By Kristin Hoerth
In just about every issue of Southwest Art, there are a few things that stand out to me while I’m editing stories or selecting images. Sometimes it’s particular artwork that I just can’t stop looking at. Other times it’s a quote from one of our featured artists that’s especially well phrased or strikes a chord. And sometimes I realize, as the month’s work draws to a close, that an unintended theme has emerged.
That’s what happened in this month’s issue: While doing a final review of the features and columns, I noticed that the idea of exploration appears again and again. The first instance is in our newest column, Success Stories, in which we check in with artists who appeared in our pages a number of years ago and have since gone on to successful careers. William Matthews is the subject of this month’s column, and one of the things he discusses is his love of travel—his “drug of choice.” Over the years he’s gone to Europe, the United Kingdom, Asia, and northern Africa, and he had this to say about the influence of travel on his art: “I think to be an artist is to be a person who explores his curiosity. The most interesting people are truly the curious ones who keep searching for new ideas and elements of stimulation.”
Another inveterate traveler in this month’s issue is Colorado painter Kim English (at right), who visits Europe and Mexico at least once a year with his wife, fellow artist Andi Mascarenas. In these foreign lands, English captures both people and places, and as writer Rosemary Carstens notes, the resulting paintings possess “a rare freshness that keeps you looking, wondering about the people or places depicted, seeking their deeper meanings.”
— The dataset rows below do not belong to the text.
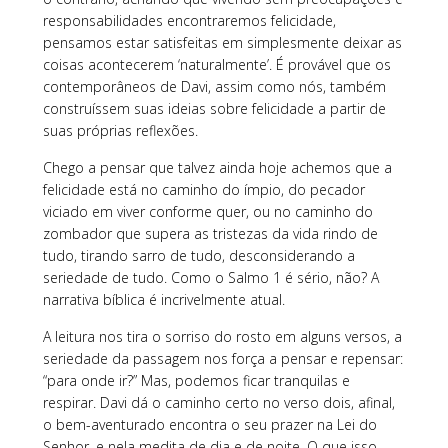
responsabilidades encontraremos felicidade,
pensamos estar satisfeitas em simplesmente deixar as
coisas acontecerem ‘naturalmente’. É provável que os
contemporâneos de Davi, assim como nós, também
construíssem suas ideias sobre felicidade a partir de
suas próprias reflexões.
Chego a pensar que talvez ainda hoje achemos que a
felicidade está no caminho do ímpio, do pecador
viciado em viver conforme quer, ou no caminho do
zombador que supera as tristezas da vida rindo de
tudo, tirando sarro de tudo, desconsiderando a
seriedade de tudo. Como o Salmo 1 é sério, não? A
narrativa bíblica é incrivelmente atual.
A leitura nos tira o sorriso do rosto em alguns versos, a
seriedade da passagem nos força a pensar e repensar:
“para onde ir?” Mas, podemos ficar tranquilas e
respirar. Davi dá o caminho certo no verso dois, afinal,
o bem-aventurado encontra o seu prazer na Lei do
Senhor, e nela medita de dia e de noite. O que isso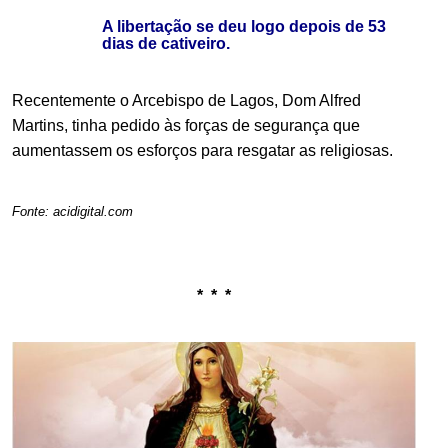
A libertação se deu logo depois de 53
dias de cativeiro.
Recentemente o Arcebispo de Lagos, Dom Alfred
Martins, tinha pedido às forças de segurança que
aumentassem os esforços para resgatar as religiosas.
.
Fonte: acidigital.com
.
.
* * *
.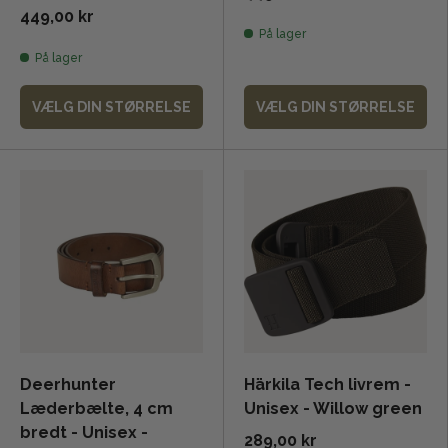
449,00 kr
På lager
På lager
VÆLG DIN STØRRELSE
VÆLG DIN STØRRELSE
Deerhunter
Härkila Tech livrem -
Læderbælte, 4 cm
Unisex - Willow green
bredt - Unisex -
289,00 kr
Finally, two of the artists in our “City Scenes” portfolio discuss the theme of exploration and discovery in the context of architecture. Misty Martin focuses on buildings as footprints that humankind leaves on the world. As she says, “The built environment contains so many memories, so many traces of the individuals who strived to make it. Those buildings are containers of the past as well as the present. There is so much to learn about the people who created these structures and their choices in making them.” Danny Heller is equally intrigued by architecture: Whether it’s iconic buildings in L.A. or mid-century modern suburban tract housing, he’s intrigued by the history found in these structures.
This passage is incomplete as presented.